___ Data shown
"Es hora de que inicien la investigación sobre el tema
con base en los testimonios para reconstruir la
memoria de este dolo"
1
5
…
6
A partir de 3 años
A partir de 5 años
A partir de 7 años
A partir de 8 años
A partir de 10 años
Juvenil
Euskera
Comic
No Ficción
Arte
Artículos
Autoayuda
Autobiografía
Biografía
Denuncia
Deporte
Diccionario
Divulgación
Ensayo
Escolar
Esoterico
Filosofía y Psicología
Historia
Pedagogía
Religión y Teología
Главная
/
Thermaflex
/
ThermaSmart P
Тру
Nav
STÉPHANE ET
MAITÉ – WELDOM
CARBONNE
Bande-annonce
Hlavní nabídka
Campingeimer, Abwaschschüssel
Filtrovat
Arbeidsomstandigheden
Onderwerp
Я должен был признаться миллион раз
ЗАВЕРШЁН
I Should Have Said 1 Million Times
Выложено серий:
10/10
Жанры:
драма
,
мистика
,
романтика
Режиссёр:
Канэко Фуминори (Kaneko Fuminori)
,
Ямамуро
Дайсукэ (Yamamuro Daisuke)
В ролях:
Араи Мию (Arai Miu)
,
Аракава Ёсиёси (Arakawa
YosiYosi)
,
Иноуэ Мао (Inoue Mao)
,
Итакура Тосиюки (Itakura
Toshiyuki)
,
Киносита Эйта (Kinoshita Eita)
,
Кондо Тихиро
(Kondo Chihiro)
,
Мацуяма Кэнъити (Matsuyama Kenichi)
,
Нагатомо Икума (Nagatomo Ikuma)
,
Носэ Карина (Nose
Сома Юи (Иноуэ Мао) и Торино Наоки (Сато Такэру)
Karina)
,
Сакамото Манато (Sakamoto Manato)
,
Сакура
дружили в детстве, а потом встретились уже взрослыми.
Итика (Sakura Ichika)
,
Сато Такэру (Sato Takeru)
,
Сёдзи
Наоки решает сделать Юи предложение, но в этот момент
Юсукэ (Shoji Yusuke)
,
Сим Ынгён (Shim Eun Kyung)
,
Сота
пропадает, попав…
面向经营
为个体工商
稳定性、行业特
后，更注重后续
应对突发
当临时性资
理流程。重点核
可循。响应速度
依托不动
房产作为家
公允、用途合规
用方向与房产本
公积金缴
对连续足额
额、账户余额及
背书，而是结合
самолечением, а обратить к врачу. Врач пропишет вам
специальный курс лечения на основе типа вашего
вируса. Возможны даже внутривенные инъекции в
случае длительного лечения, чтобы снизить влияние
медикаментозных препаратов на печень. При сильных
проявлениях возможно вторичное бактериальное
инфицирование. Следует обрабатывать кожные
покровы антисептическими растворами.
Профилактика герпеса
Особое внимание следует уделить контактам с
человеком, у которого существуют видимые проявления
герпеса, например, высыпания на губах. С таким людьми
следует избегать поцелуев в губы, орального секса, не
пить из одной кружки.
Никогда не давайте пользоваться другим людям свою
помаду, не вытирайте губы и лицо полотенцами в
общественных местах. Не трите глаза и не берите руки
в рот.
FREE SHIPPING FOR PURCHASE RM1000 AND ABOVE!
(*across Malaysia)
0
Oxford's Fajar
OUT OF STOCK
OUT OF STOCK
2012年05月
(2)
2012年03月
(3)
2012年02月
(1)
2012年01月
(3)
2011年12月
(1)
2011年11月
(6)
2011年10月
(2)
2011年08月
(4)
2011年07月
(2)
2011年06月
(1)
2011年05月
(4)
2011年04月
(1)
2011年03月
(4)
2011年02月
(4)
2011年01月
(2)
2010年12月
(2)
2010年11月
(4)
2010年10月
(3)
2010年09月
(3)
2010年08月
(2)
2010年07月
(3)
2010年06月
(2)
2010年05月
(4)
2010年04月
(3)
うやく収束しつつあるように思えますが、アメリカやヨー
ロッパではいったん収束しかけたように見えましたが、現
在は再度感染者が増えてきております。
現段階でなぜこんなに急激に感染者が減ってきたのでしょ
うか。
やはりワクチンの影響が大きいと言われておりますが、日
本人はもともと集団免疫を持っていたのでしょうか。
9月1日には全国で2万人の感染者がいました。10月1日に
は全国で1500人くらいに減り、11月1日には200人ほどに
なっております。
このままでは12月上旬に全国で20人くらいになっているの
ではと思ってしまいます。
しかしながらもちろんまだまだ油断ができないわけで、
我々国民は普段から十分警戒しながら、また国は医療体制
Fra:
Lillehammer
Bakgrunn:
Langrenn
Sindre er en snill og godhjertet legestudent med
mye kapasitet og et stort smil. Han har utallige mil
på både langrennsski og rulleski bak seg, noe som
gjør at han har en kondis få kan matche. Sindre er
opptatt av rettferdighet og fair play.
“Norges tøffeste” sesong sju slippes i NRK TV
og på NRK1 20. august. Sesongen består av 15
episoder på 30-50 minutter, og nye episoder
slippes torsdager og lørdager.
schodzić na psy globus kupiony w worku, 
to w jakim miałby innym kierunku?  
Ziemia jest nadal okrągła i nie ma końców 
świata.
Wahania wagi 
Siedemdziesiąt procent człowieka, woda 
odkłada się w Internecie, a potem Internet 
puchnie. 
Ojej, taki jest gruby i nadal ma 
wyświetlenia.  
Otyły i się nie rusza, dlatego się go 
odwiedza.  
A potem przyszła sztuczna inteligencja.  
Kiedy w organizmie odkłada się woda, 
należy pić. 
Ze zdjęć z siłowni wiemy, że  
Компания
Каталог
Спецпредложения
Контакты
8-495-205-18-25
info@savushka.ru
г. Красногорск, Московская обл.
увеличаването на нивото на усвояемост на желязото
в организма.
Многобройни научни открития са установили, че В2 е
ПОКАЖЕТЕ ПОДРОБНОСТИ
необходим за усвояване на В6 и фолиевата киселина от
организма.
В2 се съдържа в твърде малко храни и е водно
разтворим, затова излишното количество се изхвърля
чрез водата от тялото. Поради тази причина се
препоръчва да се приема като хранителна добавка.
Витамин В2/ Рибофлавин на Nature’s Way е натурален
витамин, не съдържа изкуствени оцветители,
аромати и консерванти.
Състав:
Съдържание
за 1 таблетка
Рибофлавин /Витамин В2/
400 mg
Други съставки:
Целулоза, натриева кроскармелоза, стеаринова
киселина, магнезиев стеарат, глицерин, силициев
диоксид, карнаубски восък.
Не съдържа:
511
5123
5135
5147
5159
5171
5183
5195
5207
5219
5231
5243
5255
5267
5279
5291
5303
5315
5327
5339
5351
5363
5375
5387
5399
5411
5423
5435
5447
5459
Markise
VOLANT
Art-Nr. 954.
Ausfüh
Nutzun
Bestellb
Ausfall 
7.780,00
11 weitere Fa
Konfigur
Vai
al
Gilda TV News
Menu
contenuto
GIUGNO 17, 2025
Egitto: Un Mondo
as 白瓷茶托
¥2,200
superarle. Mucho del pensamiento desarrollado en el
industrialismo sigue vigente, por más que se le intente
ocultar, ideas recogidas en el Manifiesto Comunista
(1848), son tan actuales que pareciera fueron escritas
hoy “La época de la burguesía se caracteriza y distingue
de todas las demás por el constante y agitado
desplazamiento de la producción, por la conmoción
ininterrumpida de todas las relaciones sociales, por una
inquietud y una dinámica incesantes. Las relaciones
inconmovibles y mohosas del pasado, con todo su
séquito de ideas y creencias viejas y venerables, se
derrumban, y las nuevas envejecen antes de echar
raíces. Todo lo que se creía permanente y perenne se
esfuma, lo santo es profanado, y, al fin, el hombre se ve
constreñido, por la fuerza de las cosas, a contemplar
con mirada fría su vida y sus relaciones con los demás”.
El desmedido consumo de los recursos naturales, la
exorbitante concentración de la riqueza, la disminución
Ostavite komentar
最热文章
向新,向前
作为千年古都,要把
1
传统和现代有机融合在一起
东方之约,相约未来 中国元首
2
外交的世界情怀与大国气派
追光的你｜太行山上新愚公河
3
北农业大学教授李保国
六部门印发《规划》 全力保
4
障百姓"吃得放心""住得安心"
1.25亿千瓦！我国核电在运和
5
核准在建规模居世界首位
______
# Problem statement
Which lines of the records above contain the word "киселина"? Show each of them.

# Output below
необходим за усвояване на В6 и фолиевата киселина от
киселина, магнезиев стеарат, глицерин, силициев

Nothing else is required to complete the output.